* **Your objective**
All records below are to be duplicated exactly, with every picture excluded.

* **Source material**
>>
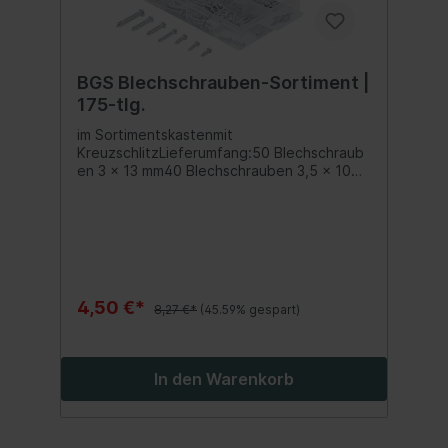
BGS Blechschrauben-Sortiment |
175-tlg.
im Sortimentskastenmit
KreuzschlitzLieferumfang:50 Blechschraub
en 3 x 13 mm40 Blechschrauben 3,5 x 10
mm30 Blechschrauben 3,5 x 13 mm20
Blechschrauben 3,5 x 20 mm15
Blechschrauben 4 x 20
mm10 Blechschrauben 4 x 25 mm10
Blechschrauben 5 x 30 mm
4,50 €*
8,27 €*
(45.59% gespart)
In den Warenkorb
<<
* **Written answer**
BGS Blechschrauben-Sortiment |
175-tlg.
im Sortimentskastenmit
KreuzschlitzLieferumfang:50 Blechschraub
en 3 x 13 mm40 Blechschrauben 3,5 x 10
mm30 Blechschrauben 3,5 x 13 mm20
Blechschrauben 3,5 x 20 mm15
Blechschrauben 4 x 20
mm10 Blechschrauben 4 x 25 mm10
Blechschrauben 5 x 30 mm
4,50 €*
8,27 €*
(45.59% gespart)
In den Warenkorb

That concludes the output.